1. 22

    1. 11

      A big part of our queue problem at Heroku was the design of the specific job system we were using, and Ruby deployment. Because Ruby doesn’t support real parallelism, it’s commonly deployed with a process forking model to maximize performance, and this was the case for us. Every worker was its own Ruby process operating independently.

      This produced a lot of contention and unnecessary work. Running independently, every worker was separately competing to lock every new job. So for every new job to work, every worker contended with every other worker and iterated millions of dead job rows every time. That’s a lot of inefficiency.

      This has not been the practice for a long, long time, at least the past decade. Sidekiq works in much the same way you describe your Go code.

      Just heard from a long time @sidekiq@ruby.social customer who ran 22 billion jobs yesterday. 250,000 jobs/sec every second. 😮 https://x.com/getajobmike/status/1587965981200105474

      This was a problem of poor implementation, and lack of investment on Heroku’s part, not language choice.

    2. 5

      Welcome to the Postgres queue club! I like the Generic API you’ve come up with for jobs. I considered a similar one when I was designing neoq, and I still might go that route before v1!

    3. 3

      Congrats on the release!

      My team is also designing their next high-throughput work queue over Postgres. The main reservation people had was about PG operations on high-churn tables (costly schema migrations, optimize falling behind and transaction ID rolling over). We will alleviate these risks by considering the table disposable from the start.

      Like messages in a Kafka topic, tasks in a queue have a known expiration timeline.

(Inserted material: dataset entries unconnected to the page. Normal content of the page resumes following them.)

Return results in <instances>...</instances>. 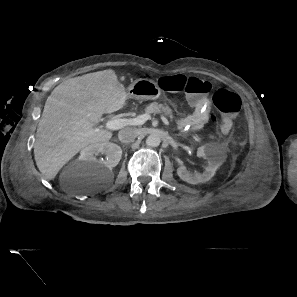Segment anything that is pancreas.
<instances>
[{"instance_id": "1", "label": "pancreas", "mask_w": 297, "mask_h": 297, "mask_svg": "<svg viewBox=\"0 0 297 297\" xmlns=\"http://www.w3.org/2000/svg\"><path fill=\"white\" fill-rule=\"evenodd\" d=\"M145 112L147 114H164L170 119L174 118L173 111L168 105L159 104L157 102H153L149 106H147Z\"/></svg>"}]
</instances>
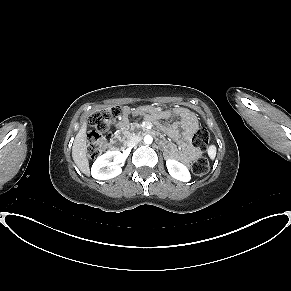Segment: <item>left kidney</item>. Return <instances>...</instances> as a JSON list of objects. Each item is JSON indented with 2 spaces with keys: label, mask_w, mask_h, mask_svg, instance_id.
<instances>
[{
  "label": "left kidney",
  "mask_w": 291,
  "mask_h": 291,
  "mask_svg": "<svg viewBox=\"0 0 291 291\" xmlns=\"http://www.w3.org/2000/svg\"><path fill=\"white\" fill-rule=\"evenodd\" d=\"M166 166L168 169L169 174L182 182H188L191 179L190 173L188 168L183 165L182 163L176 161V160H167Z\"/></svg>",
  "instance_id": "5707ae66"
}]
</instances>
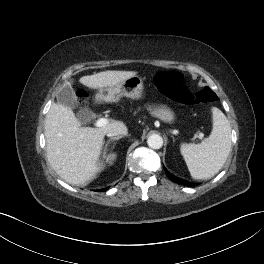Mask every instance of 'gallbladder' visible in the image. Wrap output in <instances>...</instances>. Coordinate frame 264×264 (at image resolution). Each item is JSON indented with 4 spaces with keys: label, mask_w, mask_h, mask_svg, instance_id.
I'll return each instance as SVG.
<instances>
[{
    "label": "gallbladder",
    "mask_w": 264,
    "mask_h": 264,
    "mask_svg": "<svg viewBox=\"0 0 264 264\" xmlns=\"http://www.w3.org/2000/svg\"><path fill=\"white\" fill-rule=\"evenodd\" d=\"M57 101L59 104L70 109H76L78 107L77 98L70 84H64L59 89L57 93ZM76 116L82 124H86L90 119H92L93 113L88 108H81L77 112Z\"/></svg>",
    "instance_id": "gallbladder-1"
}]
</instances>
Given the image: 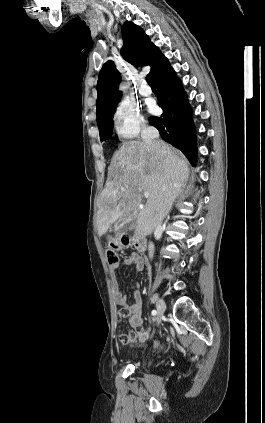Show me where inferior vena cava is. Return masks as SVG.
Returning <instances> with one entry per match:
<instances>
[{
	"label": "inferior vena cava",
	"instance_id": "1",
	"mask_svg": "<svg viewBox=\"0 0 265 423\" xmlns=\"http://www.w3.org/2000/svg\"><path fill=\"white\" fill-rule=\"evenodd\" d=\"M142 141L147 145L159 144V132L153 126L144 125L141 131ZM149 258L152 259L154 255V244L149 242L148 245Z\"/></svg>",
	"mask_w": 265,
	"mask_h": 423
}]
</instances>
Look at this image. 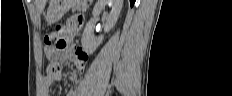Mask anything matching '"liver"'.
I'll list each match as a JSON object with an SVG mask.
<instances>
[{
  "instance_id": "liver-1",
  "label": "liver",
  "mask_w": 232,
  "mask_h": 96,
  "mask_svg": "<svg viewBox=\"0 0 232 96\" xmlns=\"http://www.w3.org/2000/svg\"><path fill=\"white\" fill-rule=\"evenodd\" d=\"M45 4H46V0H40L39 2V10L40 12L43 11L44 7H45Z\"/></svg>"
}]
</instances>
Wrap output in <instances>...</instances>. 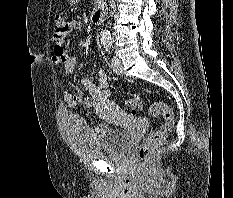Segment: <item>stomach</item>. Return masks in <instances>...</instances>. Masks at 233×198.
Listing matches in <instances>:
<instances>
[{
  "label": "stomach",
  "mask_w": 233,
  "mask_h": 198,
  "mask_svg": "<svg viewBox=\"0 0 233 198\" xmlns=\"http://www.w3.org/2000/svg\"><path fill=\"white\" fill-rule=\"evenodd\" d=\"M80 0H68L69 4L71 5H75L76 3H78Z\"/></svg>",
  "instance_id": "0dacf381"
}]
</instances>
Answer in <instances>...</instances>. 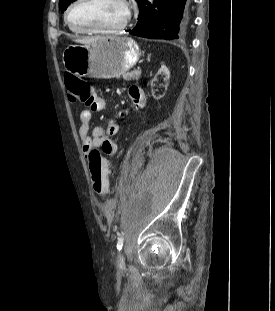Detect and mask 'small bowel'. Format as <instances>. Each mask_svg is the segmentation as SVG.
I'll return each mask as SVG.
<instances>
[{
    "mask_svg": "<svg viewBox=\"0 0 275 311\" xmlns=\"http://www.w3.org/2000/svg\"><path fill=\"white\" fill-rule=\"evenodd\" d=\"M128 94L133 103L137 106L142 104L143 91L138 86H130ZM104 108V102L100 99L94 100L88 104V108L79 113L80 126L78 129L80 142L85 157L88 159L95 148L99 147L103 153L113 156L117 152L116 135L119 130L116 121H110L105 127L90 128V121L93 111H100ZM126 112L120 115L126 114Z\"/></svg>",
    "mask_w": 275,
    "mask_h": 311,
    "instance_id": "small-bowel-1",
    "label": "small bowel"
}]
</instances>
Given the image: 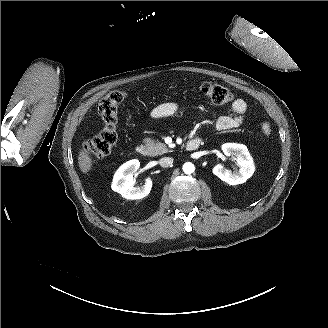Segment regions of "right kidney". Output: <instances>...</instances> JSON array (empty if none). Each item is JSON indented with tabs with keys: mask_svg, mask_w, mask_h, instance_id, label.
Returning a JSON list of instances; mask_svg holds the SVG:
<instances>
[{
	"mask_svg": "<svg viewBox=\"0 0 328 328\" xmlns=\"http://www.w3.org/2000/svg\"><path fill=\"white\" fill-rule=\"evenodd\" d=\"M140 162L137 159L129 160L122 164L113 176L111 188L126 199H142L146 197L152 188V180L147 178L141 187H134L133 174L139 169Z\"/></svg>",
	"mask_w": 328,
	"mask_h": 328,
	"instance_id": "obj_1",
	"label": "right kidney"
}]
</instances>
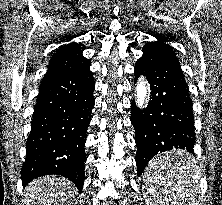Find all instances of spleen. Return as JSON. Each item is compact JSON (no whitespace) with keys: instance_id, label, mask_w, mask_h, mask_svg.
Masks as SVG:
<instances>
[{"instance_id":"3e777b00","label":"spleen","mask_w":222,"mask_h":205,"mask_svg":"<svg viewBox=\"0 0 222 205\" xmlns=\"http://www.w3.org/2000/svg\"><path fill=\"white\" fill-rule=\"evenodd\" d=\"M148 205H203L199 173L184 154L156 156L143 174Z\"/></svg>"}]
</instances>
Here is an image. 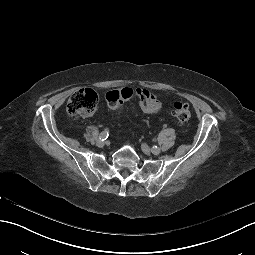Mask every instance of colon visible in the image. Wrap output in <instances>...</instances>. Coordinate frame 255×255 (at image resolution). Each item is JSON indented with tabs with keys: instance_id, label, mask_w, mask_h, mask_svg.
Masks as SVG:
<instances>
[{
	"instance_id": "5ec220e1",
	"label": "colon",
	"mask_w": 255,
	"mask_h": 255,
	"mask_svg": "<svg viewBox=\"0 0 255 255\" xmlns=\"http://www.w3.org/2000/svg\"><path fill=\"white\" fill-rule=\"evenodd\" d=\"M139 92L131 88L113 90L106 94V100L111 108H116L123 100L138 96ZM98 104L97 93L89 88L77 90L67 102V112L70 115L88 116ZM188 105L182 102L173 104L172 116L179 125H185L190 119Z\"/></svg>"
}]
</instances>
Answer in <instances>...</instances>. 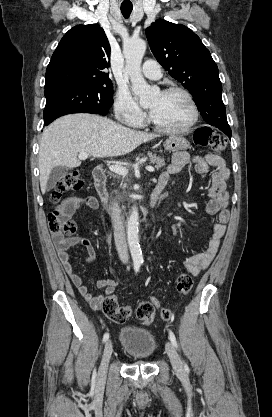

I always recommend considering Kafka topic (and clusters !) as disposable: don’t try to change settings in place, just create a new topic with the desired topology and move traffic to that new topic. Similarly, moving writes away from an unhealthy Kafka cluster (by failing over to a new cluster) has a high chance of allowing it to recover, enabling consumers to finish processing what it holds.

      We’ll apply the same methodology to that PG table for the queue: instead of trying to “save” a table with degraded performance, we’ll create a new table with the latest schema and start writing tasks to the new table. Workers will read from both tables, and the old table can be discarded once all tasks there have been processed.